FPSAD is calculated by a standardized process: First, serum free PSA concentrations are measured using an automated immunoassay that specifically identifies unbound PSA isoforms. FPSAD is derived by dividing the free PSA value (in ng/mL) by the prostate volume (in mL). This parameter integrates molecular (free PSA concentration) and anatomical (gland volume) determinants to provide greater diagnostic accuracy compared to PSA alone.PV = anteroposterior diameter (cm) x left-right diameter (cm) x superior-inferior diameter (cm) x 0.52; FPSAD = FPSA/PV.
Statistical Analysis
Descriptive statistics and univariate and multivariate logistic regression models were used to evaluate the diagnostic value of FPSAD, PI-RADS V2.1 scores, and their combined application in distinguishing BPH from PCa using SPSS 26.0. Scatter plots, receiver operating characteristic (ROC) curves, area under the curve (AUC) calculations, nomograms, and calibration curves were generated using R (4.3.2). A two-sided P-value of ≤0.01 was considered statistically significant.

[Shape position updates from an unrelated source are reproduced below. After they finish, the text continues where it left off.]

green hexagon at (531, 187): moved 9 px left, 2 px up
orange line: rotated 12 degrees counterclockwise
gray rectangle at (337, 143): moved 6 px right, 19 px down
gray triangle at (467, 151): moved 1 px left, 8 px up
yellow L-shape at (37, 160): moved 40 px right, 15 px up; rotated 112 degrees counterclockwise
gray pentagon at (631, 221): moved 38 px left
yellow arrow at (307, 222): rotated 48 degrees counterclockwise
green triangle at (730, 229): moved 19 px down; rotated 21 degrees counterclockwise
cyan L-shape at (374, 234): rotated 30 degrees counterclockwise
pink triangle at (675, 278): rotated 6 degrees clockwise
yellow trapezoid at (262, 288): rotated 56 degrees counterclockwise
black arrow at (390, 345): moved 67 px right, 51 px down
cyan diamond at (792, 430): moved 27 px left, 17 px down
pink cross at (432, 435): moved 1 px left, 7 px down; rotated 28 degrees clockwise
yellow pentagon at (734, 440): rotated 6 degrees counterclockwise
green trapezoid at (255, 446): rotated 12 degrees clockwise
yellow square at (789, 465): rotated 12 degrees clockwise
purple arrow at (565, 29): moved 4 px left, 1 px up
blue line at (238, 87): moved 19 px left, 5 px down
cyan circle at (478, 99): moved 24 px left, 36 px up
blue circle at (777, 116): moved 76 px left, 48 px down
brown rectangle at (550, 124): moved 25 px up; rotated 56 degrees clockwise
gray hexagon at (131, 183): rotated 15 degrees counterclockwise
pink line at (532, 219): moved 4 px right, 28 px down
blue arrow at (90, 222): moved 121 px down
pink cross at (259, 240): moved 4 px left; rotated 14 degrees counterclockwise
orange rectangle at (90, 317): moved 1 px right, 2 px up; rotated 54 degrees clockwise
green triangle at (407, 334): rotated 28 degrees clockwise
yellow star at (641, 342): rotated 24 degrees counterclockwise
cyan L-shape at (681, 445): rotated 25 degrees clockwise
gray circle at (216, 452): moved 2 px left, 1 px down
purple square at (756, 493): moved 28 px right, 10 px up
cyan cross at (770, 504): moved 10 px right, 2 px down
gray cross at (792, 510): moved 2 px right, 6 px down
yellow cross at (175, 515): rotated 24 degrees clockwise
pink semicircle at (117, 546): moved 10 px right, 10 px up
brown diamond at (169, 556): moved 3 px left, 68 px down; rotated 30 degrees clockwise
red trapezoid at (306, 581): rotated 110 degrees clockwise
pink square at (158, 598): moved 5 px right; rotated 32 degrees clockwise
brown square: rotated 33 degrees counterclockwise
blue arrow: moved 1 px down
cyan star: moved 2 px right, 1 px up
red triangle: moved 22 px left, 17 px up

Quality Control and Ethics
Standardized data collection involved dual independent entry verification. MRI interpretation consistency was maintained through regular consensus meetings, with 20% pathological case review. A professional biostatistician conducted all analyses with independent verification. The study adhered to STARD 2015 guidelines and Helsinki Declaration principles, including IRB approval, written informed consent, and data anonymization for research purposes only.
Results
This study included 137 patients, of whom 75 (54.74%) had PCa and 62 (45.26%) had BPH. The mean BMI was 22.06 kg/m2, the mean total prostate-specific antigen (tPSA) was 6.47 ng/mL, and the mean PV was 62.06 mL.Comorbidities were present in 57 patients (41.61%) with hypertension, 27 (19.71%) with coronary heart disease, 17 (12.41%) with diabetes, and 30 (23.62%) with urinary tract infection.Compared to BPH patients, PCa patients had significantly higher levels of FPSA, PI-RADS score, and FPSAD (P ≤ 0.01). There were no significant differences between the two groups in terms of hypertension, coronary heart disease, diabetes, age, BMI, urinary tract infection before biopsy, PV, and tPSA (Table 1). The distribution of FPSAD and PI-RADS in the two groups is shown in Figure 1.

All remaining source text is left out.